Of course:
httpd.apache.org/docs/2.0/rewrite/rewrite_guide.html
Content Handling
From Old to New (intern)
Description:
Assume we have recently renamed the page foo.html to bar.html and now want to provide the old URL for backward compatibility. Actually we want that users of the old URL even not recognize that the pages was renamed.
Solution:
We rewrite the old URL to the new one internally via the following rule:
RewriteEngine on
RewriteBase /~quux/
RewriteRule ^foo\.html$ bar.html
In your case add this directive just after RewriteBase:
########## End - Rewrite rules to block out some common exploits
# Uncomment following line if your webserver's URL
# is not directly related to physical file paths.
# Update Your Joomla! Directory (just / for root)
# RewriteBase /
RewriteRule ^videoEn$ http://www.yoursite.com/index.php?option=com_content&view=article&id=61&Itemid=41&lang=en [P,L]
You just need to change
www.yoursite.com in the example above with your real domain. Note that we are using mod_rewrite to do INTERNAL REDIRECTION, so that from client side the URL remains the original one.
But for this to work as you want, we need to add a proxy flag at the end and also be sure to enable mod_proxy and mod_http_proxy, otherwise this will not work.

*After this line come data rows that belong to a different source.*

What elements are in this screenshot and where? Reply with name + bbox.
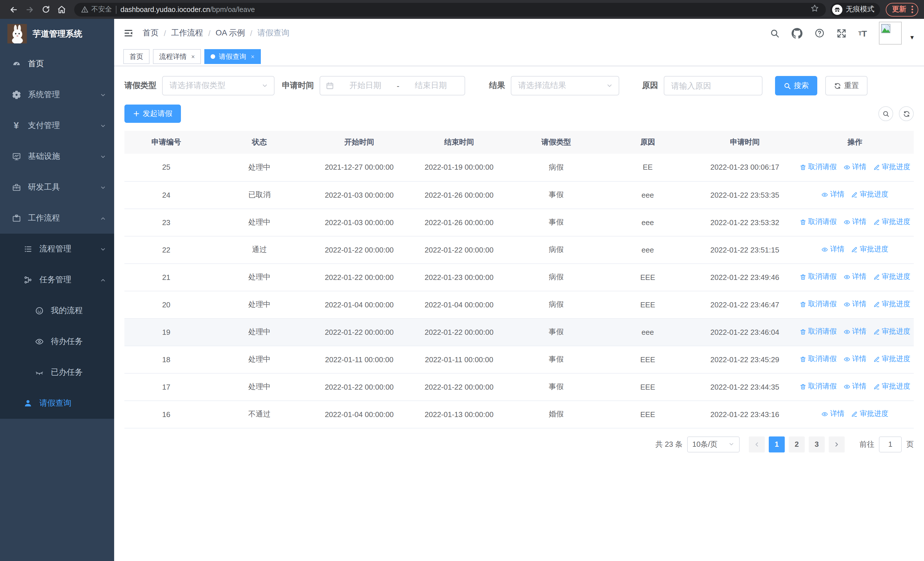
detail-action-link[interactable]: 详情	[843, 382, 866, 392]
sidebar-item-首页[interactable]: 首页	[0, 48, 114, 80]
reload-icon[interactable]	[38, 2, 54, 17]
sidebar-item-我的流程[interactable]: 我的流程	[0, 295, 114, 326]
page-button-3[interactable]: 3	[809, 436, 825, 452]
home-icon[interactable]	[54, 2, 70, 17]
refresh-table-icon[interactable]	[899, 106, 914, 121]
search-button[interactable]: 搜索	[775, 76, 817, 95]
cancel-action-link[interactable]: 取消请假	[800, 217, 837, 227]
detail-action-link[interactable]: 详情	[822, 190, 844, 200]
tab-流程详情[interactable]: 流程详情×	[153, 49, 201, 64]
cell-applied: 2022-01-22 23:43:16	[693, 400, 796, 428]
progress-action-link[interactable]: 审批进度	[851, 409, 888, 419]
detail-action-link[interactable]: 详情	[843, 327, 866, 337]
progress-action-link[interactable]: 审批进度	[873, 382, 910, 392]
reason-input[interactable]	[671, 81, 755, 90]
pen-icon	[851, 246, 858, 253]
prev-page-icon[interactable]	[749, 436, 765, 452]
goto-page-input[interactable]	[879, 436, 902, 452]
tab-请假查询[interactable]: 请假查询×	[205, 49, 261, 64]
close-icon[interactable]: ×	[251, 53, 255, 60]
sidebar-item-研发工具[interactable]: 研发工具	[0, 172, 114, 203]
sidebar-item-基础设施[interactable]: 基础设施	[0, 141, 114, 172]
sidebar-item-已办任务[interactable]: 已办任务	[0, 357, 114, 388]
cell-id: 19	[124, 318, 208, 346]
url-bar[interactable]: 不安全 dashboard.yudao.iocoder.cn/bpm/oa/le…	[74, 3, 826, 16]
sidebar-item-任务管理[interactable]: 任务管理	[0, 265, 114, 295]
detail-action-link[interactable]: 详情	[843, 355, 866, 364]
cancel-action-link[interactable]: 取消请假	[800, 272, 837, 282]
github-icon[interactable]	[792, 28, 802, 39]
reset-button[interactable]: 重置	[825, 76, 867, 95]
cell-start: 2022-01-04 00:00:00	[311, 400, 408, 428]
progress-action-link[interactable]: 审批进度	[873, 327, 910, 337]
cell-actions: 取消请假详情审批进度	[796, 373, 914, 400]
breadcrumb-item[interactable]: 工作流程	[171, 28, 203, 38]
show-search-icon[interactable]	[878, 106, 893, 121]
cancel-action-link[interactable]: 取消请假	[800, 300, 837, 309]
font-size-icon[interactable]: TT	[858, 28, 867, 38]
cell-type: 婚假	[510, 400, 602, 428]
breadcrumb-separator: /	[208, 29, 211, 38]
result-select[interactable]: 请选择流结果	[511, 76, 619, 95]
detail-action-link[interactable]: 详情	[843, 300, 866, 309]
breadcrumb-item[interactable]: 首页	[142, 28, 159, 38]
app-logo-row[interactable]: 芋道管理系统	[0, 19, 114, 48]
eye-closed-icon	[34, 368, 44, 378]
sidebar-item-流程管理[interactable]: 流程管理	[0, 234, 114, 265]
progress-action-link[interactable]: 审批进度	[851, 245, 888, 254]
security-status[interactable]: 不安全	[81, 5, 112, 14]
date-start-placeholder[interactable]: 开始日期	[337, 81, 393, 91]
trash-icon	[800, 356, 806, 363]
tab-首页[interactable]: 首页	[123, 49, 150, 64]
apply-time-range-picker[interactable]: 开始日期 - 结束日期	[320, 76, 465, 95]
pager: 123	[749, 436, 844, 452]
sidebar-item-支付管理[interactable]: ¥支付管理	[0, 110, 114, 141]
progress-action-link[interactable]: 审批进度	[873, 355, 910, 364]
help-icon[interactable]	[814, 28, 825, 38]
detail-action-link[interactable]: 详情	[843, 272, 866, 282]
date-end-placeholder[interactable]: 结束日期	[403, 81, 459, 91]
sidebar-item-待办任务[interactable]: 待办任务	[0, 326, 114, 357]
page-button-1[interactable]: 1	[769, 436, 785, 452]
detail-action-link[interactable]: 详情	[843, 162, 866, 172]
detail-action-link[interactable]: 详情	[822, 245, 844, 254]
cell-id: 22	[124, 236, 208, 263]
back-icon[interactable]	[6, 2, 22, 17]
detail-action-link[interactable]: 详情	[843, 217, 866, 227]
cancel-action-link[interactable]: 取消请假	[800, 327, 837, 337]
sidebar-item-工作流程[interactable]: 工作流程	[0, 203, 114, 234]
avatar[interactable]	[879, 22, 902, 45]
search-icon[interactable]	[770, 28, 780, 38]
table-tools	[878, 106, 914, 121]
progress-action-link[interactable]: 审批进度	[873, 162, 910, 172]
star-icon[interactable]	[810, 4, 819, 15]
progress-action-link[interactable]: 审批进度	[873, 272, 910, 282]
cancel-action-link[interactable]: 取消请假	[800, 162, 837, 172]
caret-down-icon[interactable]: ▼	[909, 34, 915, 40]
kebab-menu-icon[interactable]	[912, 6, 913, 13]
cancel-action-link[interactable]: 取消请假	[800, 382, 837, 392]
page-button-2[interactable]: 2	[789, 436, 805, 452]
create-leave-button[interactable]: 发起请假	[124, 105, 181, 123]
cell-status: 通过	[208, 236, 311, 263]
screen: 不安全 dashboard.yudao.iocoder.cn/bpm/oa/le…	[0, 0, 924, 561]
sidebar-fold-icon[interactable]	[123, 28, 134, 38]
progress-action-link[interactable]: 审批进度	[851, 190, 888, 200]
column-header-申请编号: 申请编号	[124, 131, 208, 154]
detail-action-link[interactable]: 详情	[822, 409, 844, 419]
leave-type-select[interactable]: 请选择请假类型	[162, 76, 274, 95]
page-size-select[interactable]: 10条/页	[687, 436, 740, 452]
browser-update-button[interactable]: 更新	[886, 3, 918, 16]
chevron-down-icon	[100, 153, 106, 160]
page-unit-label: 页	[906, 439, 914, 449]
forward-icon[interactable]	[22, 2, 38, 17]
cancel-action-link[interactable]: 取消请假	[800, 355, 837, 364]
sidebar-item-系统管理[interactable]: 系统管理	[0, 80, 114, 110]
fullscreen-icon[interactable]	[837, 28, 846, 38]
close-icon[interactable]: ×	[191, 53, 195, 60]
breadcrumb-item[interactable]: OA 示例	[216, 28, 245, 38]
next-page-icon[interactable]	[829, 436, 844, 452]
progress-action-link[interactable]: 审批进度	[873, 217, 910, 227]
progress-action-link[interactable]: 审批进度	[873, 300, 910, 309]
sidebar-item-请假查询[interactable]: 请假查询	[0, 388, 114, 419]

The reason is the following. You could use something like this:
RewriteRule ^videoEn$ /index.php?option=com_content&view=article&id=61&Itemid=41&lang=en
I'm assuming your site is on the root folder of domain. In this case the internal redirect happens, but to the destination page (Joomla) the REQUEST_URI appears as the original one (/videoEn) and this cause a "component error".
I hope I was clear enough. Unfortunately redirection and rewrite are two hard Apache topics.